=== Begin Enclosure ===

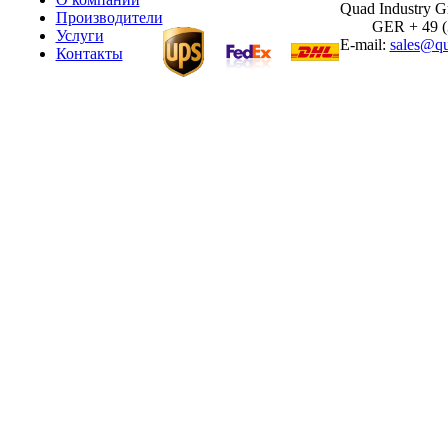
Quad Industry 
Производители
GER + 49 (30
Услуги
E-mail:
sales@qu
Контакты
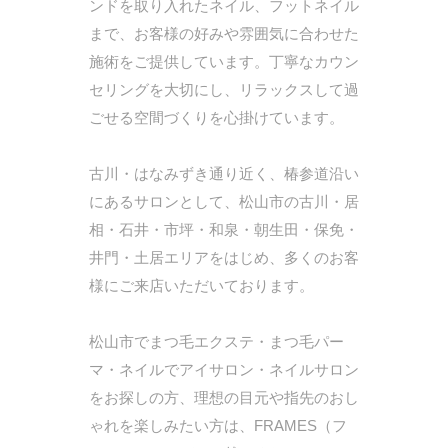
ンドを取り入れたネイル、フットネイル
まで、お客様の好みや雰囲気に合わせた
施術をご提供しています。丁寧なカウン
セリングを大切にし、リラックスして過
ごせる空間づくりを心掛けています。
古川・はなみずき通り近く、椿参道沿い
にあるサロンとして、松山市の古川・居
相・石井・市坪・和泉・朝生田・保免・
井門・土居エリアをはじめ、多くのお客
様にご来店いただいております。
松山市でまつ毛エクステ・まつ毛パー
マ・ネイルでアイサロン・ネイルサロン
をお探しの方、理想の目元や指先のおし
ゃれを楽しみたい方は、FRAMES（フ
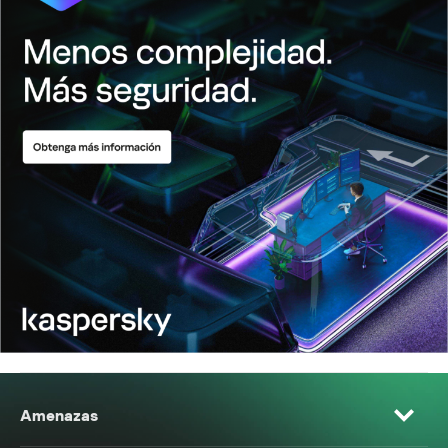
Amenazas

=== End Enclosure ===

# Exercise details:
The expected answer is the complete set of entries, copied verbatim, with no pictures.

# Task result:
Quad Industry 
Производители
GER + 49 (30
Услуги
E-mail:
sales@qu
Контакты
ンドを取り入れたネイル、フットネイル
まで、お客様の好みや雰囲気に合わせた
施術をご提供しています。丁寧なカウン
セリングを大切にし、リラックスして過
ごせる空間づくりを心掛けています。
古川・はなみずき通り近く、椿参道沿い
にあるサロンとして、松山市の古川・居
相・石井・市坪・和泉・朝生田・保免・
井門・土居エリアをはじめ、多くのお客
様にご来店いただいております。
松山市でまつ毛エクステ・まつ毛パー
マ・ネイルでアイサロン・ネイルサロン
をお探しの方、理想の目元や指先のおし
ゃれを楽しみたい方は、FRAMES（フ
Amenazas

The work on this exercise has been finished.